Message ID	20240904152605.4055570-7-kbusch@meta.com (mailing list archive)
State	New, archived
Headers	show Received: from mx0a-00082601.pphosted.com (mx0a-00082601.pphosted.com [67.231.145.42]) (using TLSv1.2 with cipher ECDHE-RSA-AES256-GCM-SHA384 (256/256 bits)) (No client certificate requested) by smtp.subspace.kernel.org (Postfix) with ESMTPS id E8D901DEFD8 for <linux-block@vger.kernel.org>; Wed, 4 Sep 2024 15:26:47 +0000 (UTC) From: Keith Busch <kbusch@meta.com> To: <axboe@kernel.dk>, <hch@lst.de>, <martin.petersen@oracle.com>, <linux-block@vger.kernel.org>, <linux-nvme@lists.infradead.org>, <linux-scsi@vger.kernel.org>, <sagi@grimberg.me> CC: Keith Busch <kbusch@kernel.org> Subject: [PATCHv3 06/10] blk-integrity: simplify counting segments Date: Wed, 4 Sep 2024 08:26:01 -0700 Message-ID: <20240904152605.4055570-7-kbusch@meta.com> In-Reply-To: <20240904152605.4055570-1-kbusch@meta.com> References: <20240904152605.4055570-1-kbusch@meta.com> Precedence: bulk MIME-Version: 1.0 Content-Transfer-Encoding: quoted-printable Content-Type: text/plain
Series	block integrity merging and counting \| expand [PATCHv3,00/10] block integrity merging and counting [PATCHv3,01/10] blk-mq: set the nr_integrity_segments from bio [PATCHv3,02/10] block: provide helper for nr_integrity_segments [PATCHv3,03/10] scsi: use request helper to get integrity segments [PATCHv3,04/10] nvme-rdma: use request helper to get integrity segments [PATCHv3,05/10] block: unexport blk_rq_count_integrity_sg [PATCHv3,06/10] blk-integrity: simplify counting segments [PATCHv3,07/10] blk-integrity: simplify mapping sg [PATCHv3,08/10] blk-integrity: remove inappropriate limit checks [PATCHv3,09/10] blk-integrity: consider entire bio list for merging [PATCHv3,10/10] blk-merge: properly account for integrity segments

Keith Busch Sept. 4, 2024, 3:26 p.m.

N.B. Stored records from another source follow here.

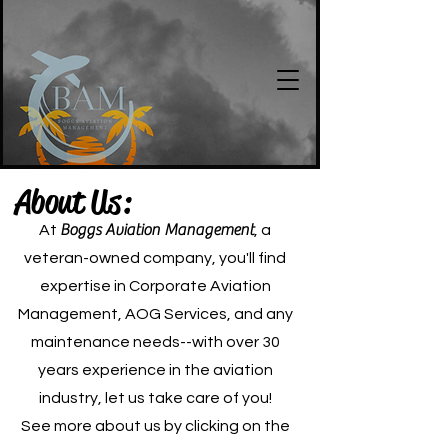
About Us:
Boggs Aviation Management
At
, a
veteran-owned company, you'll find
expertise in Corporate Aviation
Management, AOG Services, and any
maintenance needs--with over 30
years experience in the aviation
industry, let us take care of you!
See more about us by clicking on the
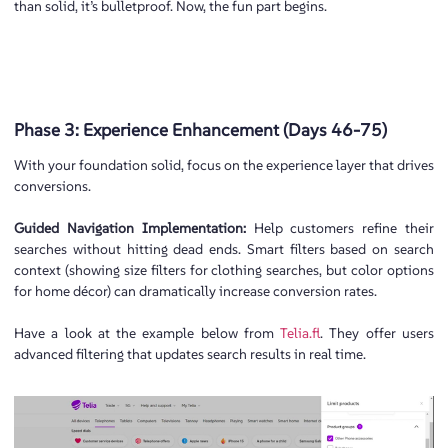
than solid, it’s bulletproof. Now, the fun part begins.
Phase 3: Experience Enhancement (Days 46-75)
With your foundation solid, focus on the experience layer that drives
conversions.
Guided Navigation Implementation:
Help customers refine their
searches without hitting dead ends. Smart filters based on search
context (showing size filters for clothing searches, but color options
for home décor) can dramatically increase conversion rates.
Have a look at the example below from
Telia.fl
. They offer users
advanced filtering that updates search results in real time.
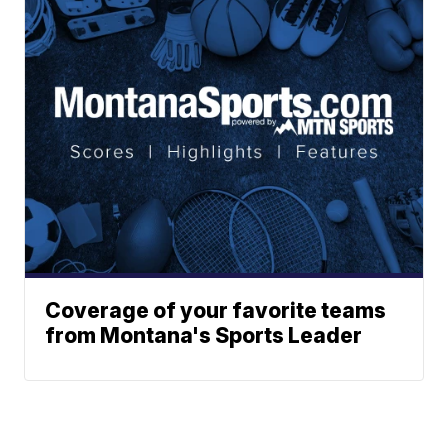
Coverage of your favorite teams
from Montana's Sports Leader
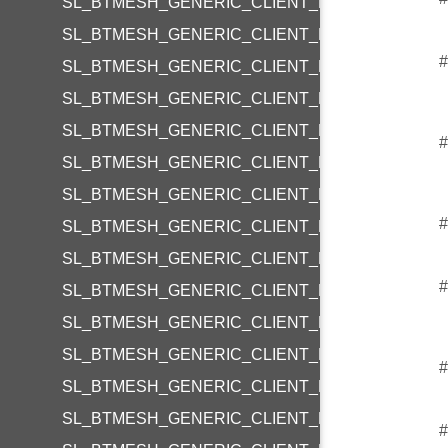
SL_BTMESH_GENERIC_CLIENT_REQUEST_LEVE
SL_BTMESH_GENERIC_CLIENT_REQUEST_LEVE
#
SL_BTMESH_GENERIC_CLIENT_REQUEST_LEV
SL_BTMESH_GENERIC_CLIENT_REQUEST_LEVE
SL_BTMESH_GENERIC_CLIENT_REQUEST_POW
#
SL_BTMESH_GENERIC_CLIENT_REQUEST_POW
SL_BTMESH_GENERIC_CLIENT_REQUEST_POW
#
SL_BTMESH_GENERIC_CLIENT_REQUEST_TRAN
SL_BTMESH_GENERIC_CLIENT_REQUEST_LOCA
#
SL_BTMESH_GENERIC_CLIENT_REQUEST_LOCA
SL_BTMESH_GENERIC_CLIENT_REQUEST_PRO
SL_BTMESH_GENERIC_CLIENT_REQUEST_PRO
#
SL_BTMESH_GENERIC_CLIENT_REQUEST_PRO
SL_BTMESH_GENERIC_CLIENT_REQUEST_LIGH
#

UTC

From: Keith Busch <kbusch@kernel.org>

The segments are already packed to the queue limits when adding them to
the bio, so each vector is already its own segment. No need to attempt
compacting them even more. And give the function a more appropriate
name, since we're counting segments, not scatter-gather elements.

Signed-off-by: Keith Busch <kbusch@kernel.org>
---
 block/blk-integrity.c         | 33 ++++++---------------------------
 block/blk-mq.c                |  2 +-
 include/linux/blk-integrity.h |  5 ++---
 3 files changed, 9 insertions(+), 31 deletions(-)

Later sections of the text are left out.